Start of Block

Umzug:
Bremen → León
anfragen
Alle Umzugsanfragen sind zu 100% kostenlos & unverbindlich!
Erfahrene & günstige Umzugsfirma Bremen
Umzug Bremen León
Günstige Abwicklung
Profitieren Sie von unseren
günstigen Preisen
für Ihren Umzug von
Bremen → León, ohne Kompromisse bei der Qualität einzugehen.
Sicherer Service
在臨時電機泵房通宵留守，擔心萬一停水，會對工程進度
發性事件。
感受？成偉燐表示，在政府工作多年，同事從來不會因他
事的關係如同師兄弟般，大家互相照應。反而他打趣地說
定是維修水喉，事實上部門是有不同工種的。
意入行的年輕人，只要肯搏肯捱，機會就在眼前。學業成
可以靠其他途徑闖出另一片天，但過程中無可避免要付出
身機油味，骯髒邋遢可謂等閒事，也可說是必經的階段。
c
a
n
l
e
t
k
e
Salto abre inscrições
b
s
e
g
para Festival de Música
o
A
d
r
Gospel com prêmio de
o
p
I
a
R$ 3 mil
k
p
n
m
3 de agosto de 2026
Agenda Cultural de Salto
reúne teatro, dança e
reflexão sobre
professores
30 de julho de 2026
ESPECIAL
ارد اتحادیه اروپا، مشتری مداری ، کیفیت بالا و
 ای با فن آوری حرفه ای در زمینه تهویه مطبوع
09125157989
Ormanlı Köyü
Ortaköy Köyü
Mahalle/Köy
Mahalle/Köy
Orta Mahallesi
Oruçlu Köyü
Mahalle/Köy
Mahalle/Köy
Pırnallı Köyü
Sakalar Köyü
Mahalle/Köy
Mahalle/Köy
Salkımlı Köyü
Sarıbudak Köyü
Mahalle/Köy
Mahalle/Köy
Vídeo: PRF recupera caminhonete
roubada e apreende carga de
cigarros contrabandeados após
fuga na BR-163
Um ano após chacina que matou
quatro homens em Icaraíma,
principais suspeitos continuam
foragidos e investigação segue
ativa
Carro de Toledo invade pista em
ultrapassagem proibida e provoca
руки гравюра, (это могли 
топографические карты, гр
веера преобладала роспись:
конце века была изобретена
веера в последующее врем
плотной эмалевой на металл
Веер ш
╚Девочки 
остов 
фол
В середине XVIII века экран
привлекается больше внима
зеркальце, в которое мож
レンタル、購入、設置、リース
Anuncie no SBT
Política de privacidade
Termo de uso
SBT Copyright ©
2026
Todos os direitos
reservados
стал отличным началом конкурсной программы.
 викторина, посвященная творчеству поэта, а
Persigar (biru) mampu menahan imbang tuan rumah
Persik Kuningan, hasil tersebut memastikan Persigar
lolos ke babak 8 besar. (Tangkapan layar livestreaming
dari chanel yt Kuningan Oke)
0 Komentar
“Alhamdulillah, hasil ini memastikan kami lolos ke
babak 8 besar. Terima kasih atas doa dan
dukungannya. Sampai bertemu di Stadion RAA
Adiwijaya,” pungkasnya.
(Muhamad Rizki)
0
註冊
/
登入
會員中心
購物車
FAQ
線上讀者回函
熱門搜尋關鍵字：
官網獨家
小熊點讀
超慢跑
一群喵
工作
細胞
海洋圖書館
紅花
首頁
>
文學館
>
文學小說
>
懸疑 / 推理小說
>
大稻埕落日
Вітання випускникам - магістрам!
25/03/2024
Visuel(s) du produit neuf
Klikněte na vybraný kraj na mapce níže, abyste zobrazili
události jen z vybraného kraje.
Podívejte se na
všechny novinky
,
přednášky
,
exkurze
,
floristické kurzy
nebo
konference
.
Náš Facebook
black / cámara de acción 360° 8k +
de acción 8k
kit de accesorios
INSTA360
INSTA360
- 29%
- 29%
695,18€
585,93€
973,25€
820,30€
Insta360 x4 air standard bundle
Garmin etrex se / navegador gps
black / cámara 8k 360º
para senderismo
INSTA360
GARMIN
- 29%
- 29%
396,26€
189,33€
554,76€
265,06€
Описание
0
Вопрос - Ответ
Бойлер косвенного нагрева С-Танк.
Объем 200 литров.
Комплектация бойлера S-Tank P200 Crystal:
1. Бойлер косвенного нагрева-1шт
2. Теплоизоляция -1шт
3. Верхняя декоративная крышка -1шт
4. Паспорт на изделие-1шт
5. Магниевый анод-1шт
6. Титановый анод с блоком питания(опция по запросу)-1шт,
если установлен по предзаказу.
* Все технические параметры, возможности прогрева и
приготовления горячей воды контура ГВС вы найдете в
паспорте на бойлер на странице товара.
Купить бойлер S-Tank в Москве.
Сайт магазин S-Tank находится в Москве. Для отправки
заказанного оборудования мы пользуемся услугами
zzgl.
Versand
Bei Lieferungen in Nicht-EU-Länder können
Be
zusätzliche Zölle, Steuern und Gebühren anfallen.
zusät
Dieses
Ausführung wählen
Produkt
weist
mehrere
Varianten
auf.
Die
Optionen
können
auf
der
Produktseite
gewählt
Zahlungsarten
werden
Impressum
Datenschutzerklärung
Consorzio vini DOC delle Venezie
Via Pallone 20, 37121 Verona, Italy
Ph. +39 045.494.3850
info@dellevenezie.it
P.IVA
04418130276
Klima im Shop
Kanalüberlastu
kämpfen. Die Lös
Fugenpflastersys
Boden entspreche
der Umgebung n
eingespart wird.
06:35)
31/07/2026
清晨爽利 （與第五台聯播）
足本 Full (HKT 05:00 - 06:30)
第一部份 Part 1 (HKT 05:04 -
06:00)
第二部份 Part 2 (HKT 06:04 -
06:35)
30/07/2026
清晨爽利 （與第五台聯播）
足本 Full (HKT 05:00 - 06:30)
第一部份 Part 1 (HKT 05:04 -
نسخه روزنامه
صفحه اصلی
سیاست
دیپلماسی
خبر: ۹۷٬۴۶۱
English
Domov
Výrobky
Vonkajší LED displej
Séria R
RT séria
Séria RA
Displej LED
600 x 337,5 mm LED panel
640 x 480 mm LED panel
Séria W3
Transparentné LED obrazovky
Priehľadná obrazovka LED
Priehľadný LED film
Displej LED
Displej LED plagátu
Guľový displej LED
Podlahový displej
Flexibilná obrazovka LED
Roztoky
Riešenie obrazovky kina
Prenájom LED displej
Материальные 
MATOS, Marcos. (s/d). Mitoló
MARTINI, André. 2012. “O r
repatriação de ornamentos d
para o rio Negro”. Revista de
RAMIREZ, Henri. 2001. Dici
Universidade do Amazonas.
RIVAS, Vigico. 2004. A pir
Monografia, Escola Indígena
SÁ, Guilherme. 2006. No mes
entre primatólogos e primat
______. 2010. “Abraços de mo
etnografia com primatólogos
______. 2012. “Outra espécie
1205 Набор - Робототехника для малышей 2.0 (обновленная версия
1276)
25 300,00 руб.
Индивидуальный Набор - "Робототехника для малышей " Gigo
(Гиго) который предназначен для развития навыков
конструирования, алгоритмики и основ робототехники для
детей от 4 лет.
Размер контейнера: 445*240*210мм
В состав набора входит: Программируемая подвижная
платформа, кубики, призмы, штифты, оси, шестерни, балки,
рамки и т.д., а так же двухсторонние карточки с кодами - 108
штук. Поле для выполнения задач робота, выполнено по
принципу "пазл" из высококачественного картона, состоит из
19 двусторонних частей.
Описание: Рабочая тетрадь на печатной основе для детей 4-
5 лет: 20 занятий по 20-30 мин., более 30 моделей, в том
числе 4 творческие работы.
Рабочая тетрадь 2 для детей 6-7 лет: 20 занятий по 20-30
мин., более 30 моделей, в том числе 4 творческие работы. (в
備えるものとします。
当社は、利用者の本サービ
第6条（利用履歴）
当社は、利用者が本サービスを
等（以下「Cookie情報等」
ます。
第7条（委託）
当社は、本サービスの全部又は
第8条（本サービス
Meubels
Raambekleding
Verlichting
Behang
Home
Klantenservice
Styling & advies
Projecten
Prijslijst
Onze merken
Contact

End of Block

## THE PROBLEM
Restate word for word the lines of the data above, starting at the line containing "black / cámara 8k 360º" and ending at the line containing "Via Pallone 20, 37121 Verona, Italy", both included, and nothing more.

## ANSWER AREA
black / cámara 8k 360º
para senderismo
INSTA360
GARMIN
- 29%
- 29%
396,26€
189,33€
554,76€
265,06€
Описание
0
Вопрос - Ответ
Бойлер косвенного нагрева С-Танк.
Объем 200 литров.
Комплектация бойлера S-Tank P200 Crystal:
1. Бойлер косвенного нагрева-1шт
2. Теплоизоляция -1шт
3. Верхняя декоративная крышка -1шт
4. Паспорт на изделие-1шт
5. Магниевый анод-1шт
6. Титановый анод с блоком питания(опция по запросу)-1шт,
если установлен по предзаказу.
* Все технические параметры, возможности прогрева и
приготовления горячей воды контура ГВС вы найдете в
паспорте на бойлер на странице товара.
Купить бойлер S-Tank в Москве.
Сайт магазин S-Tank находится в Москве. Для отправки
заказанного оборудования мы пользуемся услугами
zzgl.
Versand
Bei Lieferungen in Nicht-EU-Länder können
Be
zusätzliche Zölle, Steuern und Gebühren anfallen.
zusät
Dieses
Ausführung wählen
Produkt
weist
mehrere
Varianten
auf.
Die
Optionen
können
auf
der
Produktseite
gewählt
Zahlungsarten
werden
Impressum
Datenschutzerklärung
Consorzio vini DOC delle Venezie
Via Pallone 20, 37121 Verona, Italy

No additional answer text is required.